Music instrument4-f.jpg (272304 bytes)
A band of ancient instruments

Interestingly, South Indian classical music has remained more or less unchanged because, unlike the North, it did not came under the influence of any invader. Instruments like veena, gottu vadyam, mridangam and nadaswaram have not become extinct or undergone any alternation in their shape or size.

North India came first under the sway of successive invaders from the Slave Kings to the Sultanates and from the Mughals to the British, all of whom brought in their own music and grafted it into pure Hindustani music and also introduced a number of new instruments. The shetar from the Middle East was redesigned as sitar. The sarod was a derivation of the rabab. Many Muslim instruments like the santoor, shehnai, tabla, pakhawaj, surbahar and sursinghar were, over the years accepted into Hindustani music.

" The decline of Indian music also began during the Mughal era. Aurangzeb abolished court musicians saying that music was profane. This was a turnaround from the Hindu culture which had attributed music to the Brahmins because of its divine origin. It is still referred to as the fifth Veda by the puritans," says Prof. Prasad.

The puritanical Brahmins of ancient India desisted from using wind instruments as these involved blowing them from the lips. Exceptions were made to the conch shell and the flute as these had religious overtones having been used by Lord Krishna. But still, the kind of flutes used by the Brahmins were blown by the nostrils and not touched by the lips.

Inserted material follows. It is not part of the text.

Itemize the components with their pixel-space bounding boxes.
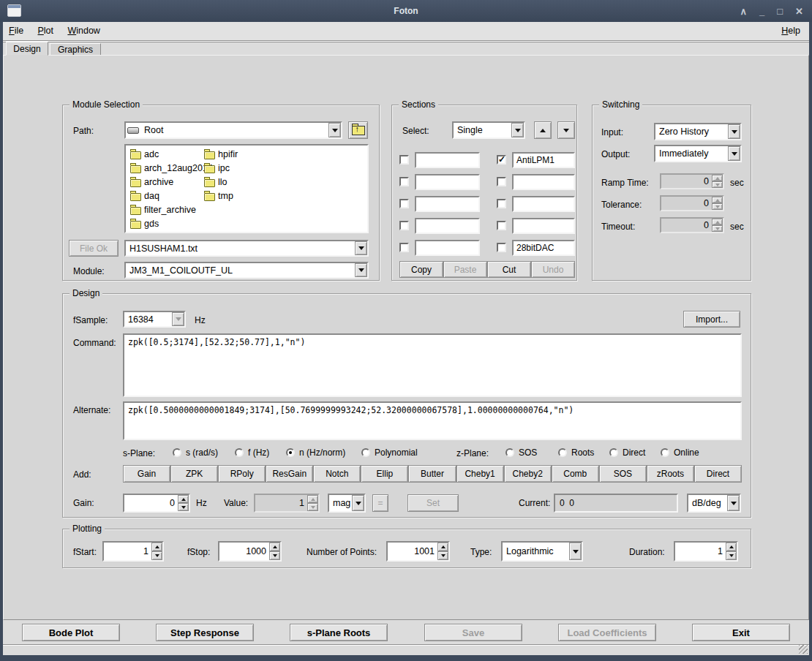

Unlike in the West, most of the Indian instruments have not changed over the years. Old temple paintings and sculptures show that the ancient Indian musicians used almost the same kind of instruments prevalent these days. The only difference is that because of first the Muslim and later the British influence a lot of newer instruments are found in the modern Indian repertoire.

The orchestra [vadya vrinda] is again an import from the West although ensembles have not been unknown in our ancient culture. There are sculptural and pictorial representations of instrumental groups specially in Ajanta [2nd to 7th century a.d.]. The ensemble included instruments like the eddaka [drums], sangu [conch shell] and talam [cymbals]. A reliable proof of the antiquity of Indian instruments can be found in the Pali works [400 B.C.] which talk of veenas, sankhas and bansuris.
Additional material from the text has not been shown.